Stored items from a collection:

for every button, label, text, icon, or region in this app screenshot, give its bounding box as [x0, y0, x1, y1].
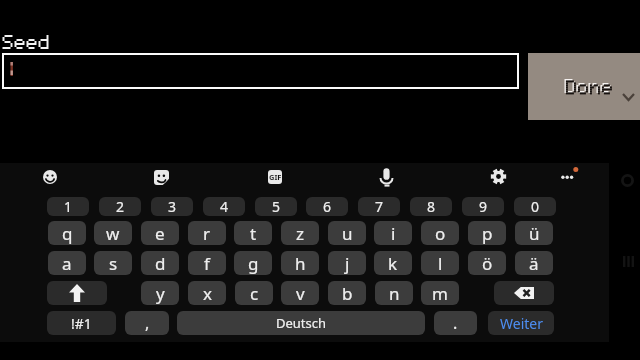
button[interactable]: ü	[515, 221, 553, 245]
staticText: x	[203, 282, 212, 305]
staticText: 0	[531, 197, 540, 216]
staticText: p	[482, 222, 493, 245]
staticText: Deutsch	[276, 314, 327, 332]
button[interactable]: 5	[255, 197, 297, 216]
staticText: Weiter	[500, 314, 543, 333]
button[interactable]: q	[48, 221, 86, 245]
button[interactable]: m	[421, 281, 459, 305]
button[interactable]: 2	[99, 197, 141, 216]
staticText: 1	[64, 197, 73, 216]
staticText: ö	[482, 252, 493, 275]
button[interactable]: Backspace	[494, 281, 554, 305]
staticText: ,	[145, 312, 150, 334]
staticText: m	[432, 282, 448, 305]
staticText: 9	[479, 197, 488, 216]
button[interactable]: b	[328, 281, 366, 305]
button[interactable]: v	[281, 281, 319, 305]
staticText: q	[62, 222, 73, 245]
staticText: .	[453, 312, 458, 334]
button[interactable]: f	[188, 251, 226, 275]
staticText: 8	[427, 197, 436, 216]
button[interactable]: ä	[515, 251, 553, 275]
button[interactable]: 1	[47, 197, 89, 216]
button[interactable]	[2, 53, 519, 89]
button[interactable]: k	[374, 251, 412, 275]
button[interactable]: Home	[621, 174, 634, 187]
button[interactable]: Weiter	[488, 311, 554, 335]
staticText: c	[250, 282, 259, 305]
button[interactable]: p	[468, 221, 506, 245]
button[interactable]: Emoji	[43, 170, 57, 184]
staticText: v	[296, 282, 305, 305]
staticText: t	[250, 222, 257, 245]
staticText: k	[388, 252, 398, 275]
button[interactable]: ,	[125, 311, 169, 335]
staticText: !#1	[71, 314, 92, 333]
button[interactable]: c	[235, 281, 273, 305]
staticText: e	[155, 222, 165, 245]
other: Backspace	[514, 287, 534, 299]
button[interactable]: o	[421, 221, 459, 245]
button[interactable]: t	[234, 221, 272, 245]
button[interactable]: x	[188, 281, 226, 305]
button[interactable]: Shift	[47, 281, 107, 305]
button[interactable]: Settings	[490, 168, 507, 185]
button[interactable]: 7	[358, 197, 400, 216]
staticText: r	[203, 222, 211, 245]
staticText: 5	[272, 197, 281, 216]
button[interactable]: n	[375, 281, 413, 305]
staticText: 7	[375, 197, 384, 216]
button[interactable]: r	[188, 221, 226, 245]
staticText: i	[391, 222, 396, 245]
button[interactable]: j	[328, 251, 366, 275]
staticText: s	[109, 252, 118, 275]
button[interactable]: Voice input	[380, 167, 394, 189]
button[interactable]: !#1	[47, 311, 116, 335]
button[interactable]: d	[141, 251, 179, 275]
button[interactable]: 6	[306, 197, 348, 216]
button[interactable]: h	[281, 251, 319, 275]
button[interactable]: 8	[410, 197, 452, 216]
staticText: j	[345, 252, 350, 275]
staticText: y	[156, 282, 165, 305]
button[interactable]: u	[328, 221, 366, 245]
staticText: l	[438, 252, 443, 275]
staticText: w	[106, 222, 120, 245]
staticText: n	[389, 282, 400, 305]
staticText: d	[155, 252, 166, 275]
staticText: z	[296, 222, 304, 245]
button[interactable]: y	[141, 281, 179, 305]
button[interactable]: Stickers	[154, 170, 169, 185]
button[interactable]: w	[94, 221, 132, 245]
button[interactable]: 3	[151, 197, 193, 216]
staticText: 3	[168, 197, 177, 216]
button[interactable]: a	[48, 251, 86, 275]
button[interactable]: 4	[203, 197, 245, 216]
staticText: g	[248, 252, 259, 275]
button[interactable]: .	[434, 311, 477, 335]
button[interactable]: Deutsch	[177, 311, 425, 335]
staticText: o	[435, 222, 446, 245]
other: Shift	[69, 284, 85, 302]
button[interactable]: g	[234, 251, 272, 275]
button[interactable]: Recents	[623, 256, 634, 267]
staticText: h	[295, 252, 306, 275]
button[interactable]: z	[281, 221, 319, 245]
staticText: f	[204, 252, 210, 275]
button[interactable]: e	[141, 221, 179, 245]
button[interactable]: ö	[468, 251, 506, 275]
staticText: ä	[529, 252, 539, 275]
staticText: b	[342, 282, 353, 305]
staticText: 6	[323, 197, 332, 216]
button[interactable]: s	[94, 251, 132, 275]
button[interactable]: i	[374, 221, 412, 245]
button[interactable]: 9	[462, 197, 504, 216]
staticText: 2	[116, 197, 125, 216]
button[interactable]: l	[421, 251, 459, 275]
button[interactable]: GIF	[268, 170, 282, 184]
staticText: GIF	[269, 172, 282, 182]
button[interactable]: 0	[514, 197, 556, 216]
staticText: u	[342, 222, 353, 245]
button[interactable]	[528, 53, 640, 120]
button[interactable]: More options	[558, 167, 580, 185]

Task requirements:
Wherever the word "Deutsch" appears in the data, return the whole line.

Finished task:
staticText: Deutsch	[276, 314, 327, 332]
button[interactable]: Deutsch	[177, 311, 425, 335]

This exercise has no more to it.